Opinion: ‘Abuse Lite’ — Just When You Thought You Were Safe From Eminent Domain

R. William Potter | June 7, 2012 | Opinion
Municipalities are finding a new way to take control of properties, without paying a dime

There they go again.

Just when you thought the courts had saved private property in New Jersey from the worst abuses of eminent domain, along comes “abuse lite” — a clever way for municipal politicos to take nearly total control of your property without paying a dime for the privilege.

Here’s how it works:

Let’s say you own a small business in Nice City, renting out space to a mix of commercial tenants, and you hear that the city council is considering a resolution to declare your buildings — plus a lot of others — part of an “area in need of rehabilitation” (ANR).

What do you do? Not knowing what this ANR is all about you call City Hall and a friendly aide to the Mayor tells you: “There’s nothing for you to worry about. ANR means you qualify for a 5-year tax abatement on any improvements made to your property.”

“But what about eminent domain?” — the taking of private property — you ask. “Doesn’t ANR open the doors to losing my property so you can transfer it to someone else, like happened to Suzette Kelo?”

(In Kelo v. City of New London, the U.S. Supreme Court held that a private property may be “taken” and handed to a corporation based on its promise to increase economic growth. But three years later in 2007 the New Jersey Supreme Court in Gallenthin v. Paulsboro held that under this state’s constitution, private property is not “blighted” and can’t be taken simply because the municipality has what it believes is a “better use” planned for it.)

(Disclosure: This law firm represented Gallenthin, the winning side, in that landmark case which has spawned many a lower court holding preventing “blighted area abuse.”)

“No way,” you are told. “Eminent domain is possible only if the city declares your buildings an ‘area in need of redevelopment.’ This is ‘area in need of rehabilitation.’ So, not to worry.

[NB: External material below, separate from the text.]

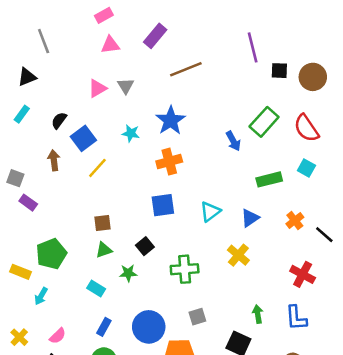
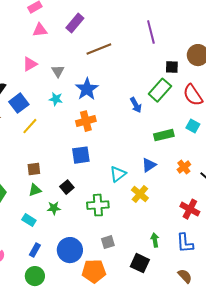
black square: (279, 71) -> (172, 67), moved
gray triangle: (126, 86) -> (58, 71), moved
cyan triangle: (210, 212) -> (118, 174), moved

In fact, you should be supportive.”

(“Area in need of redevelopment” is the euphemism for “blighted area” allowed in a 1992 law that put a friendly face on the negative “blighted area” term — thereby misleading many a homeowner and business into not protesting, until it was too late to sue in court.)

So, feeling relieved, you don’t call a lawyer or attend the council meeting where the ANR designation is voted without so much as a public hearing, there being no statutory right to a hearing for a “mere” ANR resolution.

Then some weeks later, comes a notice in the mail that — based on that ANR resolution — the City intends to adopt a Redevelopment Plan for your property and the details of that plan include such pronouncements as these:

  • Any future uses of your property must abide by the Redevelopment Plan, never mind the Nice City zoning code, which is “superceded.” That means the zoning code no longer applies and you can’t even apply to the Zoning Board for a variance.
  • The City will decide who gets to be the “redeveloper” of your own property and it may not be you, the taxpaying owner, but not to worry, as you get to “apply” for that honor.
  • The City mandates certain “improvements” that must be made to your property, at your expense, such as installing all new HVAC equipment.
  • All future uses of your property are specified in detail, never mind what you had planned and thought you were permitted to do under the zoning code.
  • You have to pay the “relocation” expenses of any current tenant who must “relocate.”
  • In short, it looks like “Eminent Domain Abuse Lite,” as Nice City is taking away most of the rights you assumed were yours and all without “just compensation” or indeed any compensation — based solely on an ANR designation that was supposed to be ever so benign and helpful.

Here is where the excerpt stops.